Toxic Snowfall As soon as the war ended, we located the one spot on Earth that hadn't been touched by war and blew it to hell. BOB HOPE, US COMEDIAN, ACTOR AN AUTHOR -1947

March 1, 1954 was not a normal day on Rongelap Atoll in the Marshall Islands of the Pacific Ocean. That morning the US Military exploded the world's first hydrogen bomb -Bravo -on Nam, part of the Bikini Atoll about 75 miles (120 kilometers) away from Rongelap. I want to read this!


Canada
Bog by Karen Krossing –
1
Stone
Bog smelled the humans from across the lake. The stench floated high on the breeze, infecting the stars themselves, and then settled among the branches of the birch trees. What were humans doing on their hunting grounds?


International Other

  A Dance Like Starlight: One Ballerina’s Dream

 by  Kristy Dempsey, illustrated by Floyd Cooper

Stars hardly shine in the New York City sky, with the factories spilling out pillars of smoke and streetlights spreading bright halos round their pin-top faces,
It makes it hard to find a star.
This one is on my MUST READ list. The illustrations are amazing.

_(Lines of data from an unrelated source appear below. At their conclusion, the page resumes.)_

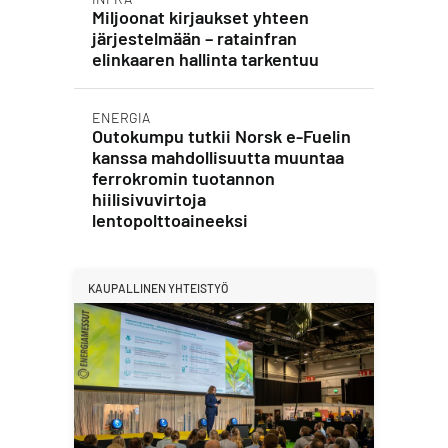
Miljoonat kirjaukset yhteen
järjestelmään – ratainfran
elinkaaren hallinta tarkentuu
ENERGIA
Outokumpu tutkii Norsk e-Fuelin
kanssa mahdollisuutta muuntaa
ferrokromin tuotannon
hiilisivuvirtoja
lentopolttoaineeksi
KAUPALLINEN YHTEISTYÖ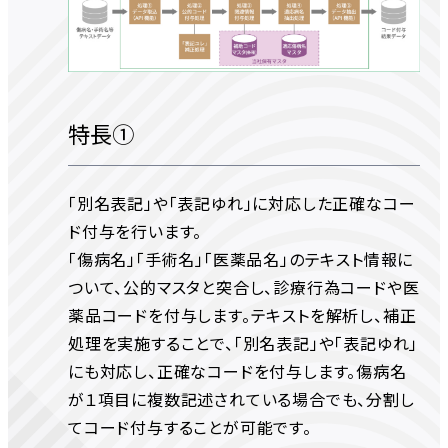
特長①
「別名表記」や「表記ゆれ」に対応した正確なコー
ド付与を行います。
「傷病名」「手術名」「医薬品名」のテキスト情報に
ついて、公的マスタと突合し、診療行為コードや医
薬品コードを付与します。テキストを解析し、補正
処理を実施することで、「別名表記」や「表記ゆれ」
にも対応し、正確なコードを付与します。傷病名
が１項目に複数記述されている場合でも、分割し
てコード付与することが可能です。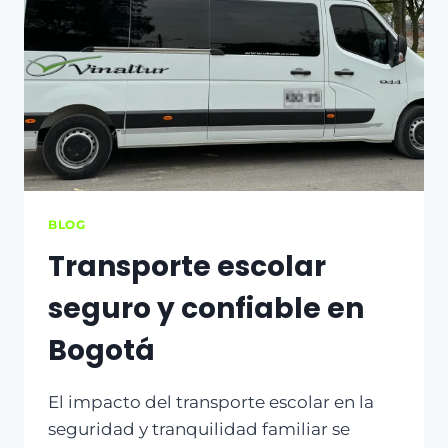
BLOG
Transporte escolar
seguro y confiable en
Bogotá
El impacto del transporte escolar en la
seguridad y tranquilidad familiar se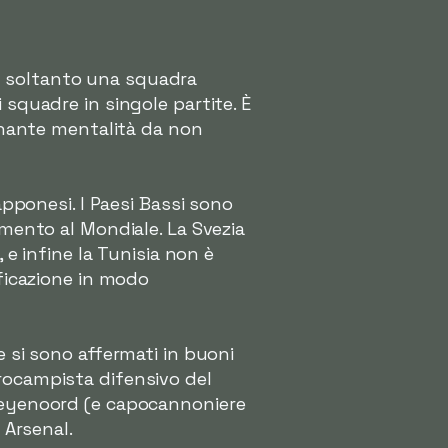
ù soltanto una squadra
 squadre in singole partite. È
ionante mentalità da non
apponesi. I Paesi Bassi sono
amento al Mondiale. La Svezia
 infine la Tunisia non è
ificazione in modo
e si sono affermati in buoni
trocampista difensivo del
 Feyenoord (e capocannoniere
 Arsenal.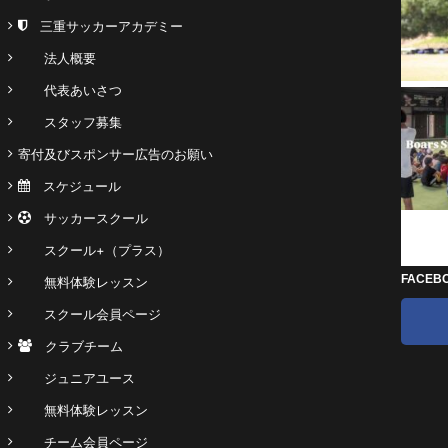
三重サッカーアカデミー
法人概要
代表あいさつ
スタッフ募集
寄付及びスポンサー広告のお願い
スケジュール
サッカースクール
スクール+（プラス）
FACEB
無料体験レッスン
スクール会員ページ
クラブチーム
ジュニアユース
無料体験レッスン
チーム会員ページ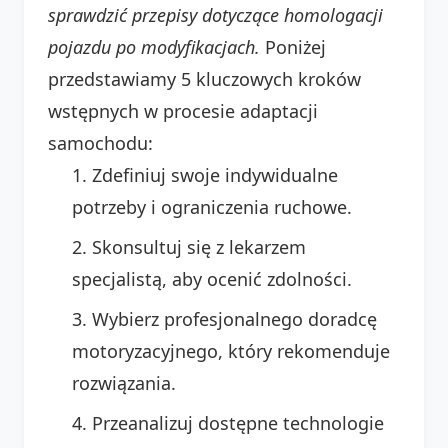
sprawdzić przepisy dotyczące homologacji
pojazdu po modyfikacjach.
Poniżej
przedstawiamy 5 kluczowych kroków
wstępnych w procesie adaptacji
samochodu:
Zdefiniuj swoje indywidualne
potrzeby i ograniczenia ruchowe.
Skonsultuj się z lekarzem
specjalistą, aby ocenić zdolności.
Wybierz profesjonalnego doradcę
motoryzacyjnego, który rekomenduje
rozwiązania.
Przeanalizuj dostępne technologie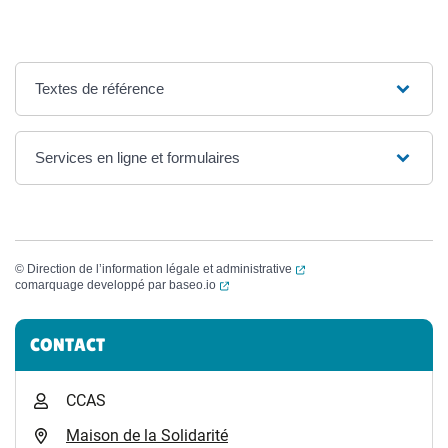
Textes de référence
Services en ligne et formulaires
(ouverture dans un nouvel
©
Direction de l’information légale et administrative
(ouverture dans un nouvel onglet)
comarquage developpé par
baseo.io
Informations complémentaires
CONTACT
CCAS
Maison de la Solidarité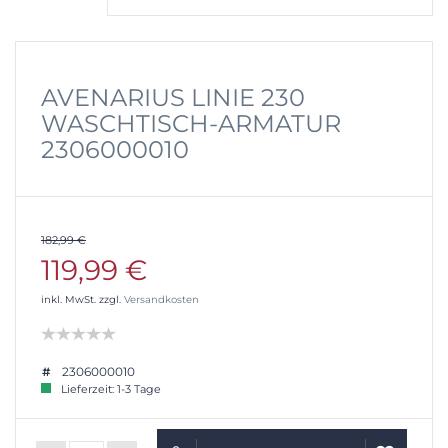
AVENARIUS LINIE 230
WASCHTISCH-ARMATUR
2306000010
182,99 €
119,99 €
inkl. MwSt. zzgl.
Versandkosten
2306000010
Lieferzeit: 1-3 Tage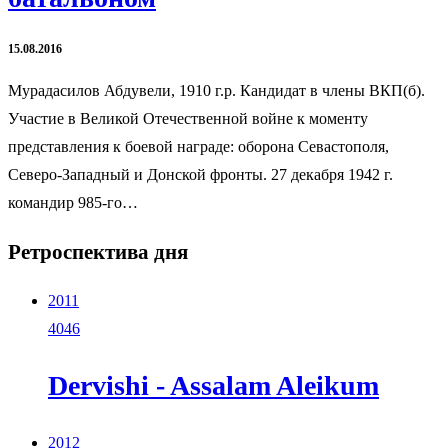
15.08.2016
Мурадасилов Абдувели, 1910 г.р. Кандидат в члены ВКП(б).
Участие в Великой Отечественной войне к моменту
представления к боевой награде: оборона Севастополя,
Северо-Западный и Донской фронты. 27 декабря 1942 г.
командир 985-го…
Ретроспектива дня
2011
4046
Dervishi - Assalam Aleikum
2012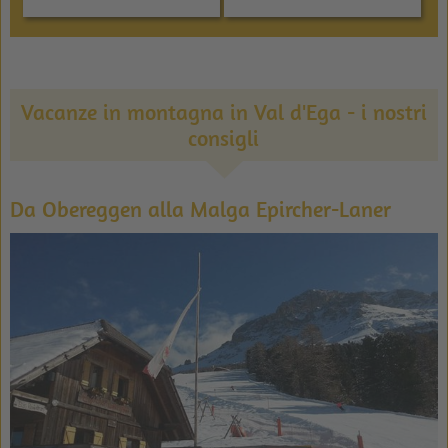
Vacanze in montagna in Val d'Ega - i nostri
consigli
Da Obereggen alla Malga Epircher-Laner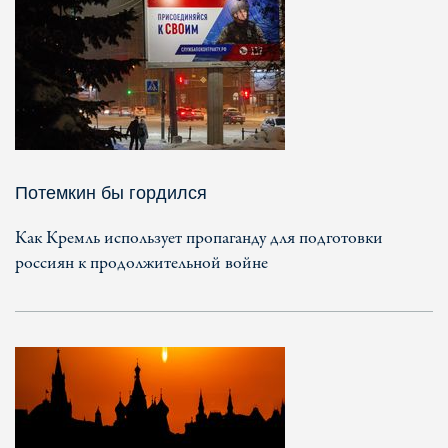
Потемкин бы гордился
Как Кремль использует пропаганду для подготовки
россиян к продолжительной войне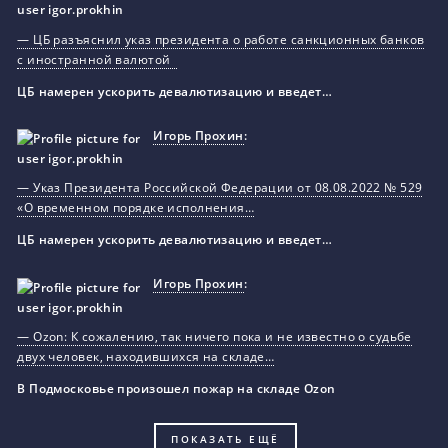
— ЦБ разъяснил указ президента о работе санкционных банков
с иностранной валютой
ЦБ намерен ускорить девалютизацию и введет…
Игорь Прохин
:
— Указ Президента Российской Федерации от 08.08.2022 № 529
«О временном порядке исполнения…
ЦБ намерен ускорить девалютизацию и введет…
Игорь Прохин
:
— Ozon: К сожалению, так ничего пока и не известно о судьбе
двух человек, находившихся на складе…
В Подмосковье произошел пожар на складе Ozon
ПОКАЗАТЬ ЕЩЁ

Mid-South (Kansas/Louisiana/Arkansas/Tennessee/Kentucky/Missouri/Mississippi)
   

 Faking Normal by Courtney Stevens

Black funeral dress. Black heels. Black headband in my hair. Death has a style all its own. I'm glad I don't have to wear it very often.
I think I want to read this.


Mid-South (Kansas/Louisiana/Arkansas/Tennessee/Kentucky/Missouri/Mississippi)

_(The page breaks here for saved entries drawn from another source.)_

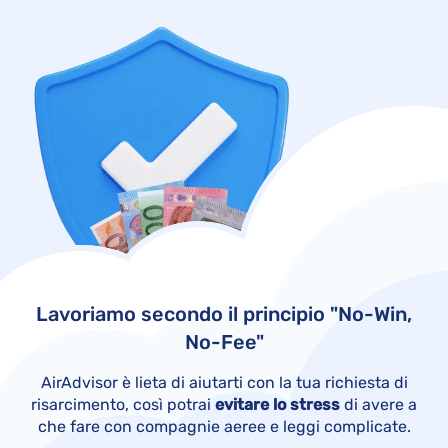
Lavoriamo secondo il principio "No-Win,
No-Fee"
AirAdvisor è lieta di aiutarti con la tua richiesta di
risarcimento, così potrai
evitare lo stress
di avere a
che fare con compagnie aeree e leggi complicate.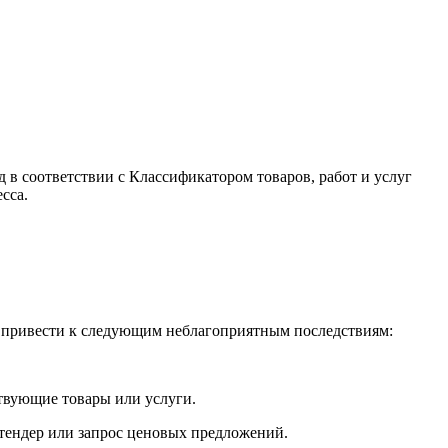
в соответствии с Классификатором товаров, работ и услуг
сса.
 привести к следующим неблагоприятным последствиям:
твующие товары или услуги.
 тендер или запрос ценовых предложений.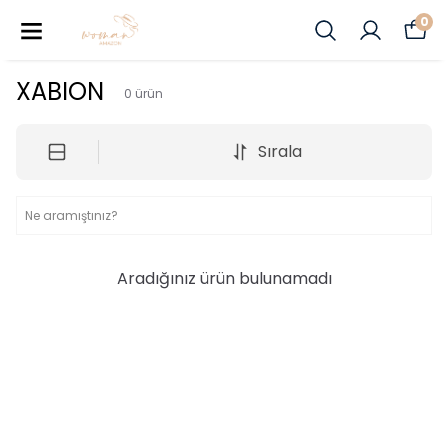
0
XABION
0
ürün
Sırala
Aradığınız ürün bulunamadı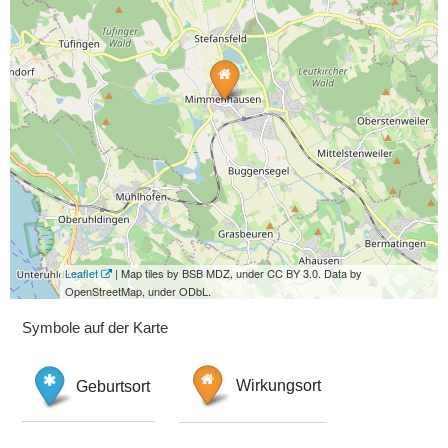
Leaflet
| Map tiles by BSB MDZ, under CC BY 3.0. Data by
OpenStreetMap, under ODbL.
Symbole auf der Karte
Geburtsort
Wirkungsort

     Hurricane Boy by  Laura Roach Dragon


Hollis Williams scowled as he stumbled on the same hump of buckled sidewalk he's climbed over almost all eleven years of his life. This time one of the broken sections tilted under his feet. His angry looked snapped into one of wide-eyed surprise, and his arms pinwheeled as he lurched of the chunk into the grass. He kicked the loose slab.



Middle East/India/Asia


Petu Pumpkin: Tooth Troubles by  Arundhati Venkatesh 

The Gap Club
Pushkin looked up from his snack box. He saw his friends huddled together in the corner of the art room. Kiran, Jatin, Sachin and Nitin were all there. Every thirty seconds, Jatin peeped into Kiran's book and copied something down. Pushkin moved closer and peered over Jatin's shoulder to see what he was writing,

I'll post the last seven in three weeks. I hope you found a book really want to read. I found more than one. Write on.

3 comments:

  1. It's always great to study first lines. The first book's lines really grabbed my attention.

    ReplyDelete
  2. Pandemic and Bombs Over Bikini got my attention. I wonder if Mrs. Goldsmith got push back from old time Cold Warriors still insisting we did it 'cause the Commies were doing it.
    Sincerely,
    Uranium 238

    ReplyDelete
  3. All beginnings are enticing. A Dance Like Starlight is the one I would read first! It's amazing what a huge lesson one learns about language and all it's variations and trimmings from reading 'first lines'!